→ Problem: Set down exactly the first line of the entries and every line after it, through the line with "Premio-Partner".

────

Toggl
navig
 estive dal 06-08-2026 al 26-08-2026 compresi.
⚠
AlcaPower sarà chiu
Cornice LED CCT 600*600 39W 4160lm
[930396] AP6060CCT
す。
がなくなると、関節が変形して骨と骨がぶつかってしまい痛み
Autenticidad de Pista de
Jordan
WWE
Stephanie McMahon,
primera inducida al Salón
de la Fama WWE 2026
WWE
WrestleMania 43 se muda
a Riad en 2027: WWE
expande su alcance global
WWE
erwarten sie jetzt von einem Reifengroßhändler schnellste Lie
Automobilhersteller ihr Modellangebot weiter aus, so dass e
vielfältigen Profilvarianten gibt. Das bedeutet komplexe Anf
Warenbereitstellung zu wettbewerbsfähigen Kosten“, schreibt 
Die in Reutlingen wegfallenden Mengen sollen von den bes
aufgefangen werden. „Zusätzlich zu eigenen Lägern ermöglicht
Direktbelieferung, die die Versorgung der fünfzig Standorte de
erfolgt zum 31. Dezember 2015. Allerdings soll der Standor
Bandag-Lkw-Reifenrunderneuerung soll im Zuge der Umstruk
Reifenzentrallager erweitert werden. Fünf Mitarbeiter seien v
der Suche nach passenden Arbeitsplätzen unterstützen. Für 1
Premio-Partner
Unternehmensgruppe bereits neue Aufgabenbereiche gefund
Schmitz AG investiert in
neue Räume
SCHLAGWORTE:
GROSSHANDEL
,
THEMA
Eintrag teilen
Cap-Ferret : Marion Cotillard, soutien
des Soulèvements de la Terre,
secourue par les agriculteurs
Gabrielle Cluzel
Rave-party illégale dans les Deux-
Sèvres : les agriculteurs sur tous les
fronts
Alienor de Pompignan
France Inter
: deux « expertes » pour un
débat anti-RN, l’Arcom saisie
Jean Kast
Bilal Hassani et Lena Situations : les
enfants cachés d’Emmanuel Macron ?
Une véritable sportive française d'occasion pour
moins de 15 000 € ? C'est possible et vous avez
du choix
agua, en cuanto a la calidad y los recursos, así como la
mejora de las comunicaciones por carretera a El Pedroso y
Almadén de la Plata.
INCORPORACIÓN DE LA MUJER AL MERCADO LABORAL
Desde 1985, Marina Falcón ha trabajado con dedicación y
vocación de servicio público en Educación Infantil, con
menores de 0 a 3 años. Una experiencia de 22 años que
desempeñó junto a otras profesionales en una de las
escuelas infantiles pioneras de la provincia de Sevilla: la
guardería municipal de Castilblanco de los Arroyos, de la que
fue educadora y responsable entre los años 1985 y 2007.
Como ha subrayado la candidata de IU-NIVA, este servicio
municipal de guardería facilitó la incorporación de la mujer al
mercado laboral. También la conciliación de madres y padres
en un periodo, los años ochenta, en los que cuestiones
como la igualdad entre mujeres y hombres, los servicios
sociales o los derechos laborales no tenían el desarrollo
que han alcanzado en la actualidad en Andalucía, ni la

────

→ Solution for this exercise:
Toggl
navig
 estive dal 06-08-2026 al 26-08-2026 compresi.
⚠
AlcaPower sarà chiu
Cornice LED CCT 600*600 39W 4160lm
[930396] AP6060CCT
す。
がなくなると、関節が変形して骨と骨がぶつかってしまい痛み
Autenticidad de Pista de
Jordan
WWE
Stephanie McMahon,
primera inducida al Salón
de la Fama WWE 2026
WWE
WrestleMania 43 se muda
a Riad en 2027: WWE
expande su alcance global
WWE
erwarten sie jetzt von einem Reifengroßhändler schnellste Lie
Automobilhersteller ihr Modellangebot weiter aus, so dass e
vielfältigen Profilvarianten gibt. Das bedeutet komplexe Anf
Warenbereitstellung zu wettbewerbsfähigen Kosten“, schreibt 
Die in Reutlingen wegfallenden Mengen sollen von den bes
aufgefangen werden. „Zusätzlich zu eigenen Lägern ermöglicht
Direktbelieferung, die die Versorgung der fünfzig Standorte de
erfolgt zum 31. Dezember 2015. Allerdings soll der Standor
Bandag-Lkw-Reifenrunderneuerung soll im Zuge der Umstruk
Reifenzentrallager erweitert werden. Fünf Mitarbeiter seien v
der Suche nach passenden Arbeitsplätzen unterstützen. Für 1
Premio-Partner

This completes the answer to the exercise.